Empowering Physician-Scientists Across Departments
“The juxtaposition of science and medicine was the catalyst to help us become what we are,” says Mark Anderson, director of the Department of Medicine. “But the physician-scientist pathway needs special care and feeding to really come to its full potential. We want to make sure we can deliver on this promise.”
Departments, including those of Anesthesiology and Critical Care Medicine and of Gynecology and Obstetrics, are already supporting physician-scientists.
Vaught, for example, had no lab experience and no intention of becoming a researcher when he arrived at Johns Hopkins as a fellow in 2013. “I definitely started on a clinician track,” he says. But his maternal and fetal medicine program encouraged a year of research and provided both time and financial support.
As with other physician-scientists, finding the right mentor was key. Vaught teamed with Brodsky, director of the Division of Hematology, who was recently named head of the physician-scientist pathway in the Osler Medical Residency Training Program.
Vaught wanted to learn more about hellp syndrome, a life-threatening condition that affects about 1 percent of pregnant women and develops after the 23rd week of pregnancy. hellp stands for hemolysis (breakdown of red blood cells), elevated liver enzymes and low platelets count.

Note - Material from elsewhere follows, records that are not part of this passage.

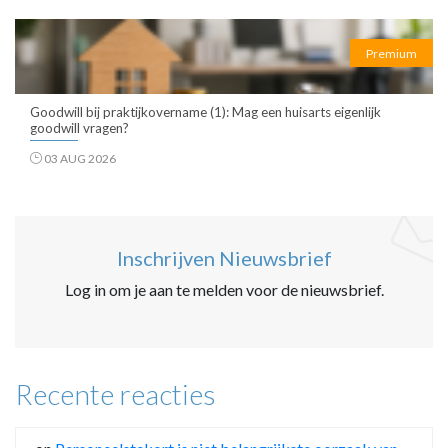
Premium
Goodwill bij praktijkovername (1): Mag een huisarts eigenlijk
goodwill vragen?
03 AUG 2026
Inschrijven Nieuwsbrief
Log in om je aan te melden voor de nieuwsbrief.
Recente reacties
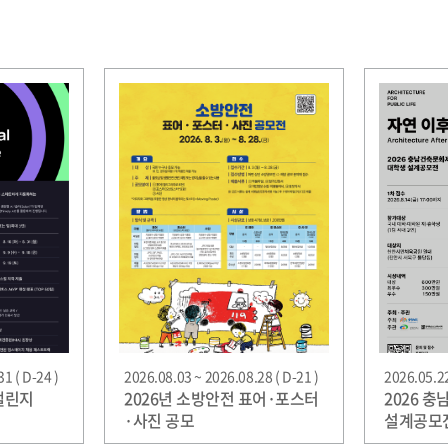
1 ( D-24 )
2026.08.03 ~ 2026.08.28 ( D-21 )
2026.05.22
챌린지
2026년 소방안전 표어·포스터
2026 
·사진 공모
설계공모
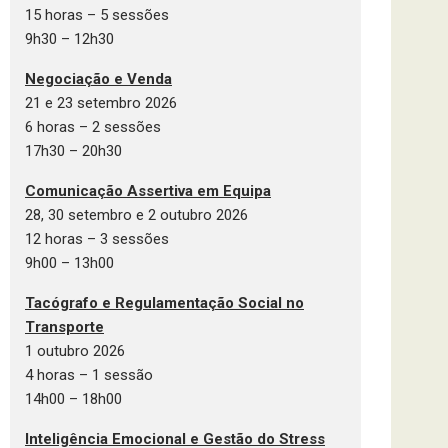
15 horas – 5 sessões
9h30 – 12h30
Negociação e Venda
21 e 23 setembro 2026
6 horas – 2 sessões
17h30 – 20h30
Comunicação Assertiva em Equipa
28, 30 setembro e 2 outubro 2026
12 horas – 3 sessões
9h00 – 13h00
Tacógrafo e Regulamentação Social no
Transporte
1 outubro 2026
4 horas – 1 sessão
14h00 – 18h00
Inteligência Emocional e Gestão do Stress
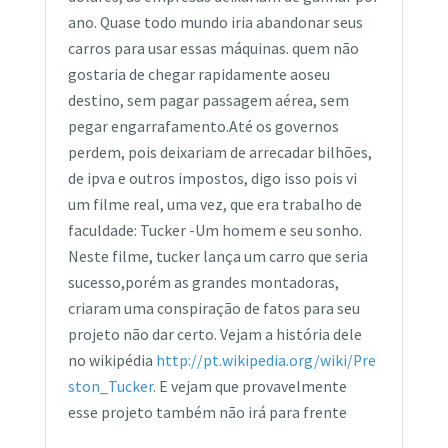
ano. Quase todo mundo iria abandonar seus
carros para usar essas máquinas. quem não
gostaria de chegar rapidamente aoseu
destino, sem pagar passagem aérea, sem
pegar engarrafamento.Até os governos
perdem, pois deixariam de arrecadar bilhões,
de ipva e outros impostos, digo isso pois vi
um filme real, uma vez, que era trabalho de
faculdade: Tucker -Um homem e seu sonho.
Neste filme, tucker lança um carro que seria
sucesso,porém as grandes montadoras,
criaram uma conspiração de fatos para seu
projeto não dar certo. Vejam a história dele
no wikipédia
http://pt.wikipedia.org/wiki/Pre
ston_Tucker
. E vejam que provavelmente
esse projeto também não irá para frente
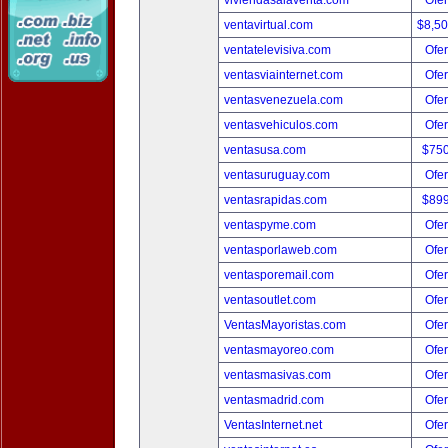
viviendasalaventa.com
Ofer
ventavirtual.com
$8,5
ventatelevisiva.com
Ofer
ventasviainternet.com
Ofer
ventasvenezuela.com
Ofer
ventasvehiculos.com
Ofer
ventasusa.com
$75
ventasuruguay.com
Ofer
ventasrapidas.com
$89
ventaspyme.com
Ofer
ventasporlaweb.com
Ofer
ventasporemail.com
Ofer
ventasoutlet.com
Ofer
VentasMayoristas.com
Ofer
ventasmayoreo.com
Ofer
ventasmasivas.com
Ofer
ventasmadrid.com
Ofer
VentasInternet.net
Ofer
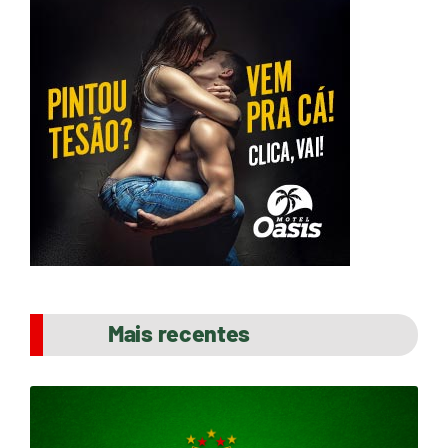
Mais recentes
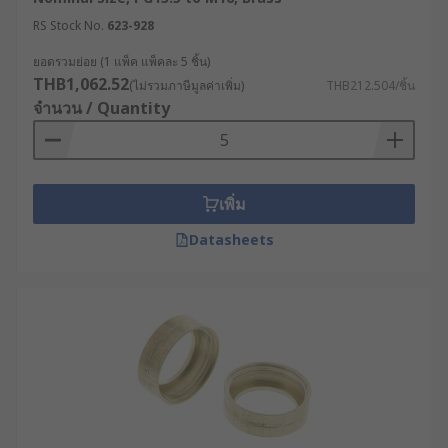
RS Stock No.
623-928
ยอดรวมย่อย (1 แพ็ค แพ็คละ 5 ชิ้น)
THB1,062.52
(ไม่รวมภาษีมูลค่าเพิ่ม)
THB212.504/ชิ้น
จำนวน / Quantity
เพิ่ม
Datasheets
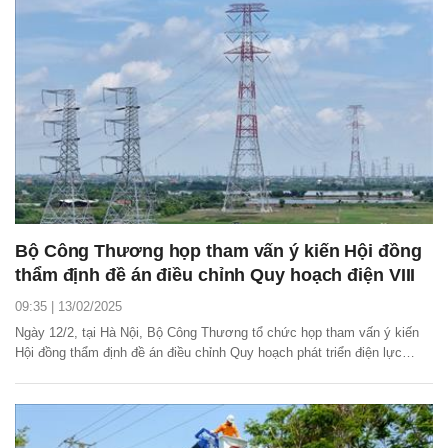
Bộ Công Thương họp tham vấn ý kiến Hội đồng
thẩm định đề án điều chỉnh Quy hoạch điện VIII
09:35 | 13/02/2025
Ngày 12/2, tại Hà Nội, Bộ Công Thương tổ chức họp tham vấn ý kiến
Hội đồng thẩm định đề án điều chỉnh Quy hoạch phát triển điện lực
quốc gia thời kỳ 2021 - 2030, tầm nhìn đến năm 2050 (Quy hoạch điện
VIII).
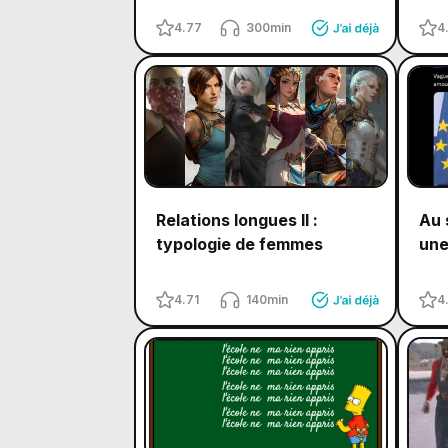
4.77
300min
4
Relations longues II :
Au 
typologie de femmes
une
4.71
140min
4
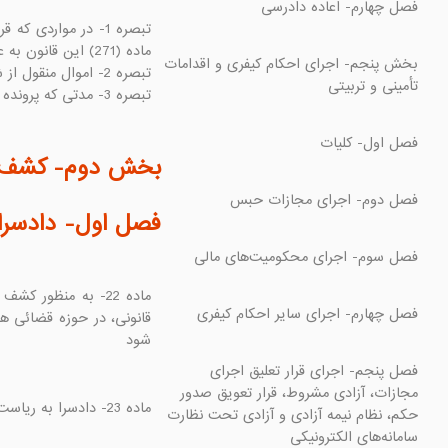
بخش پنجم- اجرای احکام کیفری و اقدامات 
تبصره 3- مدتی که پرونده بهصورت موقت بایگانی می شود، جزء مواعد مرور زمان محسوب نمی شود.

بخش دوم- کشف ج
فصل اول- دادسر

شود

فصل پنجم- اجرای قرار تعلیق اجرای 
مجازات، آزادی مشروط، قرار تعویق صدور 
ماده 23- دادسرا به ریاست دادستان تشکیل میشود و به تعداد لازم معاون، دادیار، بازپرس و کارمند اداری دارد.

حکم، نظام نیمه آزادی و آزادی تحت نظارت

The only treatment is immediate delivery, which can be dangerous for preterm infants.
Brodsky led development of a test that measures components of serum, a protein-rich liquid in blood. He used the test to diagnose a genetic blood-clotting disorder known as atypical hemolytic-uremic syndrome, which can occur at any age.
Vaught used the same test to study the serum of women with hellp syndrome, finding evidence that the two conditions have similar biochemistries. His results, published in the May 2016 issue of Experimental Hematology, could lead to treatments that reduce preterm deliveries.
The Best of Both Worlds
Brodsky remains a mentor to Vaught, who joined the faculty in July. “Our lab supports him, but he’s running his investigations independently,” says Brodsky, who is now helping Vaught apply for career development funding from nih.
Landon King, executive vice dean for the school of medicine, knows from his own experience that the right mentor can inspire a lifelong pursuit of research. The pulmonologist had such a mentor while in medical school. As a result, “I became enthralled with the idea of being able to contribute to our knowledge of particular ideas or problems,” says King, who studied water channels in the lungs at Johns Hopkins alongside 2003 Nobel laureate Peter Agre.
“We want our programs to increase the likelihood of people choosing careers in investigation in addition to taking care of patients,” says King. “We want our folks to come out of their training with opportunities and tools to pursue their aspirations.”
Vaught, chatting with Brodsky as he works, has those tools and opportunities—a lab and mentor that support him, and patients who inspire him. Imagining a brighter future for women with hellp syndrome “makes it easy for me to skip lunch and do this,” he says. “This is research I feel passionate about.”